* **About this task**: Report all lines below with the word "energy".

+++ Supplied records +++

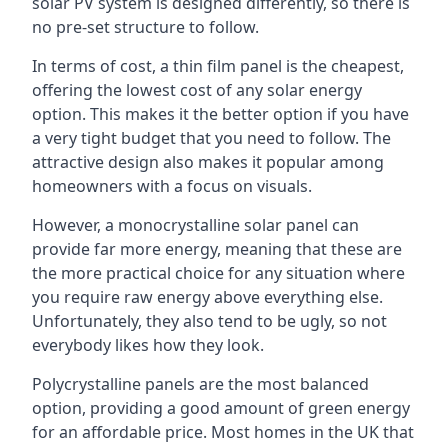
solar PV system is designed differently, so there is
no pre-set structure to follow.
In terms of cost, a thin film panel is the cheapest,
offering the lowest cost of any solar energy
option. This makes it the better option if you have
a very tight budget that you need to follow. The
attractive design also makes it popular among
homeowners with a focus on visuals.
However, a monocrystalline solar panel can
provide far more energy, meaning that these are
the more practical choice for any situation where
you require raw energy above everything else.
Unfortunately, they also tend to be ugly, so not
everybody likes how they look.
Polycrystalline panels are the most balanced
option, providing a good amount of green energy
for an affordable price. Most homes in the UK that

+++

* **Answer box**:
offering the lowest cost of any solar energy
provide far more energy, meaning that these are
you require raw energy above everything else.
option, providing a good amount of green energy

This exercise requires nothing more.